Neue Berechnungen von Oxfam zeigen, dass die tatsächliche geleistete Unterstützung der reichen Industrieländer für Klimaschutz und Anpassung an den Klimawandel in einkommensschwachen Ländern 2024 weit unter dem lag, was die gerade offiziell berichteten Zahlen suggerieren. Tatsächlich entspricht sie nur einem Drittel (32,6 Prozent) der von den Geberländern ausgewiesenen Klimafinanzierung.
Im Juni hatten die Geberländer für 2024 Klima-Hilfen für einkommensschwache Länder in Höhe von 136,7 Milliarden US-Dollar, davon 106,2 Milliarden US-Dollar über öffentliche Mittel, gemeldet. Auf den ersten Blick liegt das über den versprochenen jährlich mindestens 100 Milliarden US-Dollar. Die tatsächlich erbrachte Unterstützung war jedoch viel niedriger: Nach Abzug überhöhter Anrechnungen und unter Berücksichtigung der Konditionen von Klima-Krediten betrug die tatsächliche Unterstützungsleistung lediglich zwischen rund 33 und 45 Milliarden US-Dollar. Auch für Deutschland beträgt die tatsächliche Unterstützungsleistung nur rund die Hälfte der offiziell berichteten 9,5 Milliarden Euro.
Dass die tatsächliche Unterstützung so deutlich unter den offiziellen Zahlen liegt, hängt an dem hohen Anteil von Krediten. Weltweit waren 2024 zwei Drittel (rund 65 Prozent) der öffentlichen Mittel für Klimaschutz und Anpassung an den Klimawandel in einkommensschwachen Ländern in Form von Krediten gestaltet. Oft profitieren Geberländer davon finanziell, während die Schuldenlast der ärmeren Länder wächst. Dabei haben jene am wenigsten zur Klimakrise beigetragen und sind bereits jetzt massiv von ihren Folgen betroffen. Echte Unterstützung bieten vor allem Zuschüsse und stark vergünstigte Darlehen.
Reiche Länder rechnen ihre Klimafinanzierung systematisch schön.

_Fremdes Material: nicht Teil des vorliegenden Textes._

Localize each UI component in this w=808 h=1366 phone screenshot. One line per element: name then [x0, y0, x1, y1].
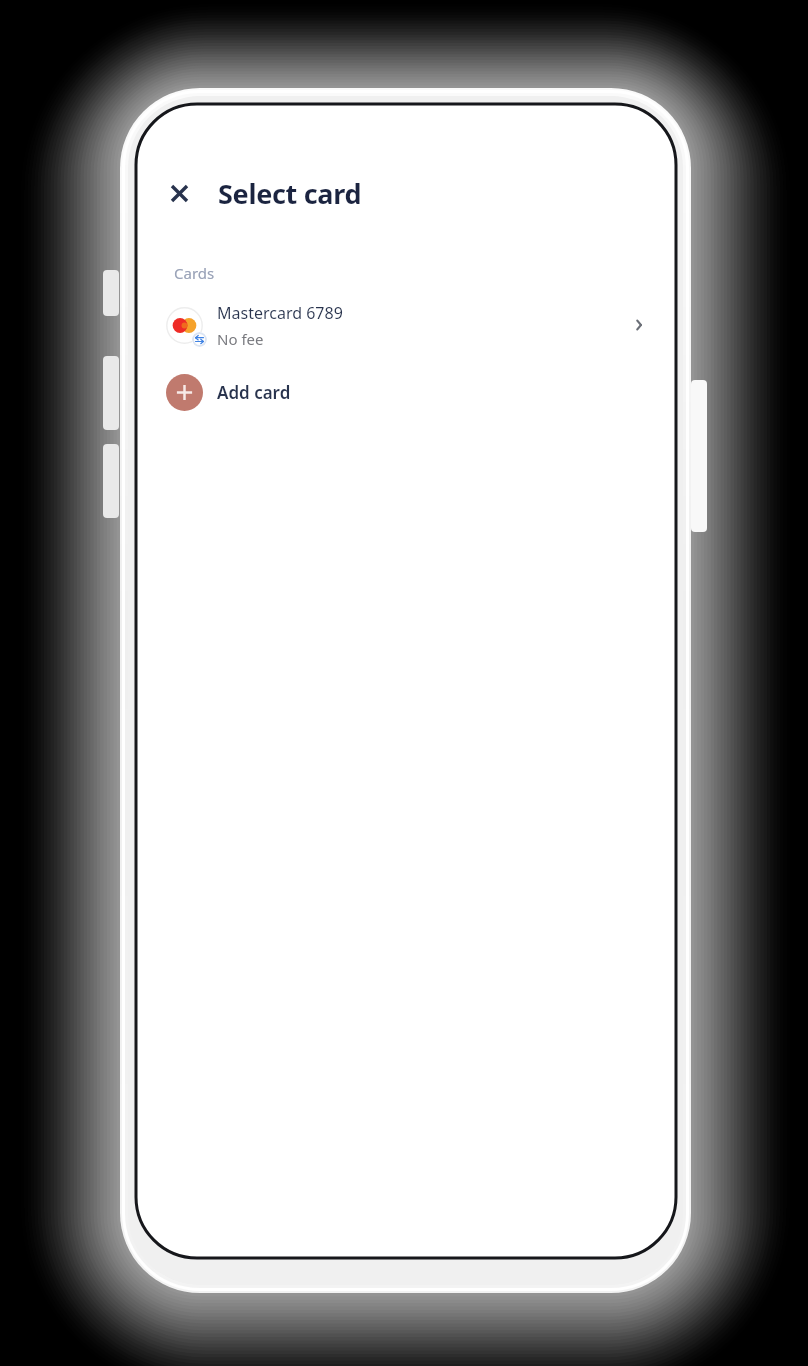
staticText: Add card — [217, 381, 291, 404]
button[interactable]: Add card — [137, 367, 675, 417]
staticText: Select card — [218, 175, 362, 212]
staticText: No fee — [217, 329, 264, 349]
button[interactable]: Mastercard 6789 — [137, 296, 675, 354]
button[interactable]: Close — [157, 171, 201, 215]
staticText: Mastercard 6789 — [217, 302, 343, 324]
staticText: Cards — [174, 263, 215, 283]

Die Diskrepanz zwischen den ausgewiesenen Beträgen und der tatsächlich geleisteten Unterstützung verschleiert, wie groß die Finanzierungslücke wirklich ist. Gleichzeitig kürzen Geber bei der Entwicklungszusammenarbeit drastisch und entziehen sich damit ihrer Verantwortung für die Bewältigung der globalen Klimakrise. Jan Kowalzig, Referent für Klimapolitik
Kowalzig weiter: „Die Länder des Globalen Südens tragen die Hauptlast von Dürren, Überschwemmungen und anderen Klimakatastrophen. Während Geberländer ihre Finanzierungszusagen auf dem Papier aufblähen und gleichzeitig die Mittel für die Entwicklungszusammenarbeit zusammenstreichen, müssen ärmere Länder nicht nur die Folgen der Klimakrise bewältigen, sondern oftmals auch noch Schulden aufnehmen.”
Reiche Länder müssen mehr Unterstützung leisten
Die Klimakrise kann nur durch internationale Zusammenarbeit angegangen werden. Oxfam fordert, dass Länder mit hoher Verantwortung für Treibhausgase und hoher Finanz- und Wirtschaftskraft deutlich mehr Unterstützung für einkommensschwache Länder leisten müssen, vor allem in Form von Zuschüssen. Dies entspricht den etablierten Gerechtigkeitsprinzipien des Pariser Abkommens. „Die unklugen Kürzungen der Bundesregierung bei der Entwicklungszusammenarbeit stehen dazu in krassem Widerspruch“, so Kowalzig.